## YOUR ASSIGNMENT
Up to and including the line holding "conocidas como soft skills, son el factor", write out the data exactly from its first line, but not the pictures.
== Segment start ==
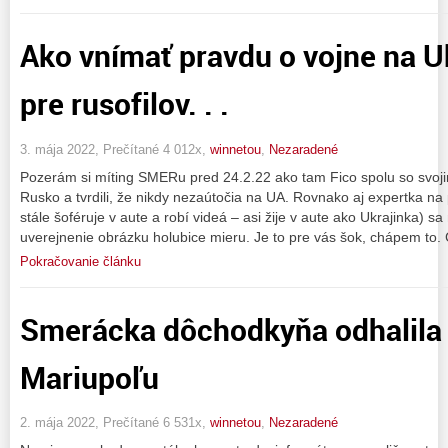
Ako vnímať pravdu o vojne na U
pre rusofilov. . .
3. mája 2022, Prečítané 4 012x,
winnetou
,
Nezaradené
Pozerám si míting SMERu pred 24.2.22 ako tam Fico spolu so svoj
Rusko a tvrdili, že nikdy nezaútočia na UA. Rovnako aj expertka na
stále šoféruje v aute a robí videá – asi žije v aute ako Ukrajinka) 
uverejnenie obrázku holubice mieru. Je to pre vás šok, chápem to. 
Pokračovanie článku
Smerácka dôchodkyňa odhalila 
Mariupoľu
2. mája 2022, Prečítané 6 531x,
winnetou
,
Nezaradené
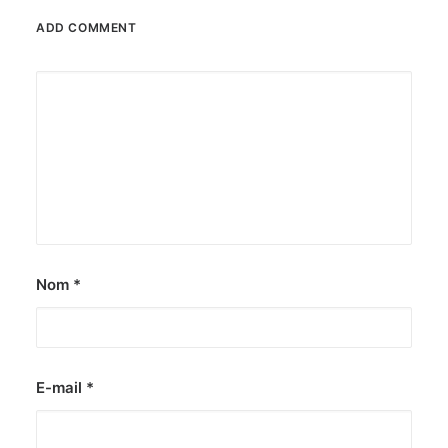
ADD COMMENT
Nom
*
E-mail
*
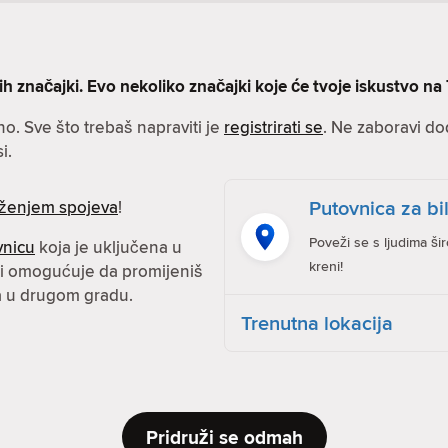
značajki. Evo nekoliko značajki koje će tvoje iskustvo na T
no. Sve što trebaš napraviti je
registrirati se
. Ne zaboravi dod
i.
Putovnica za bil
ženjem spojeva
!
Poveži se s ljudima ši
vnicu
koja je uključena u
kreni!
 ti omogućuje da promijeniš
ma u drugom gradu.
Trenutna lokacija
Pridruži se odmah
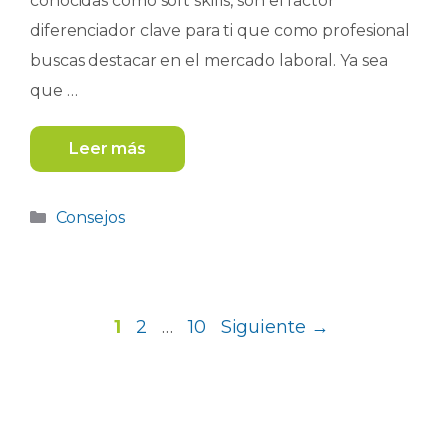
conocidas como soft skills, son el factor
diferenciador clave para ti que como profesional
buscas destacar en el mercado laboral. Ya sea
que …
Leer más
Categorías
Consejos
Página
Página
Página
1
2
…
10
Siguiente
→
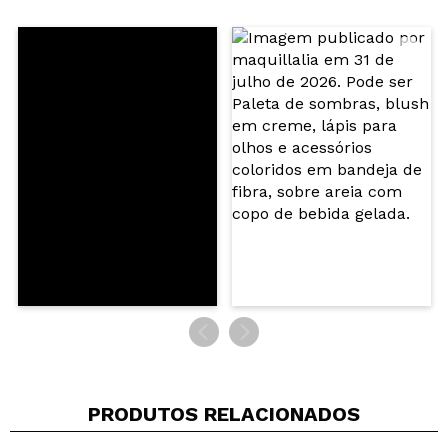
Compartilhar um vídeo ou uma foto
Seu vídeo pode ser o primeiro. Imagine isso...
Recomenda esta compra?
Sim
Não
5/5
ENVIAR
PRODUTOS RELACIONADOS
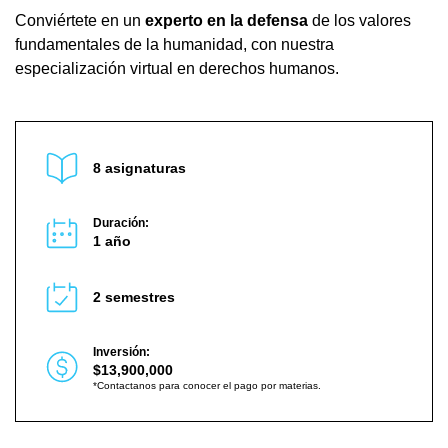
Conviértete en un
experto en la defensa
de los valores
fundamentales de la humanidad, con nuestra
especialización virtual en derechos humanos.
8 asignaturas
Duración:
1 año
2 semestres
Inversión:
$13,900,000
*Contactanos para conocer el pago por materias.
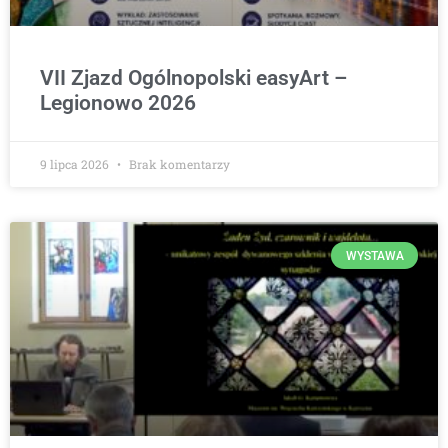
VII Zjazd Ogólnopolski easyArt –
Legionowo 2026
9 lipca 2026
Brak komentarzy
WYSTAWA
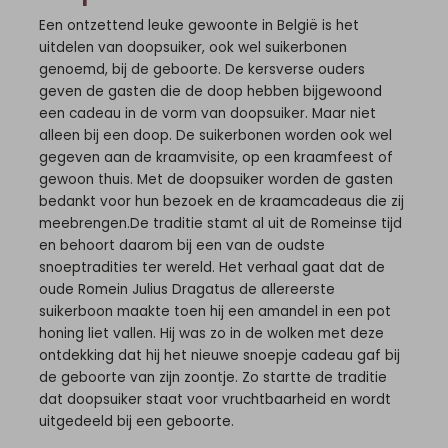
Een ontzettend leuke gewoonte in België is het
uitdelen van doopsuiker, ook wel suikerbonen
genoemd, bij de geboorte. De kersverse ouders
geven de gasten die de doop hebben bijgewoond
een cadeau in de vorm van doopsuiker. Maar niet
alleen bij een doop. De suikerbonen worden ook wel
gegeven aan de kraamvisite, op een kraamfeest of
gewoon thuis. Met de doopsuiker worden de gasten
bedankt voor hun bezoek en de kraamcadeaus die zij
meebrengen.De traditie stamt al uit de Romeinse tijd
en behoort daarom bij een van de oudste
snoeptradities ter wereld. Het verhaal gaat dat de
oude Romein Julius Dragatus de allereerste
suikerboon maakte toen hij een amandel in een pot
honing liet vallen. Hij was zo in de wolken met deze
ontdekking dat hij het nieuwe snoepje cadeau gaf bij
de geboorte van zijn zoontje. Zo startte de traditie
dat doopsuiker staat voor vruchtbaarheid en wordt
uitgedeeld bij een geboorte.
== Segment end ==
## RESPONSE FOR THIS EXERCISE
Ako vnímať pravdu o vojne na U
pre rusofilov. . .
3. mája 2022, Prečítané 4 012x,
winnetou
,
Nezaradené
Pozerám si míting SMERu pred 24.2.22 ako tam Fico spolu so svoj
Rusko a tvrdili, že nikdy nezaútočia na UA. Rovnako aj expertka na
stále šoféruje v aute a robí videá – asi žije v aute ako Ukrajinka) 
uverejnenie obrázku holubice mieru. Je to pre vás šok, chápem to. 
Pokračovanie článku
Smerácka dôchodkyňa odhalila 
Mariupoľu
2. mája 2022, Prečítané 6 531x,
winnetou
,
Nezaradené
ADD COMMENT
Nom
*
E-mail
*
značajki. Evo nekoliko značajki koje će tvoje iskustvo na T
no. Sve što trebaš napraviti je
registrirati se
. Ne zaboravi dod
i.
Putovnica za bil
ženjem spojeva
!
Poveži se s ljudima ši
vnicu
koja je uključena u
kreni!
 ti omogućuje da promijeniš
ma u drugom gradu.
Trenutna lokacija
Pridruži se odmah
conocidas como soft skills, son el factor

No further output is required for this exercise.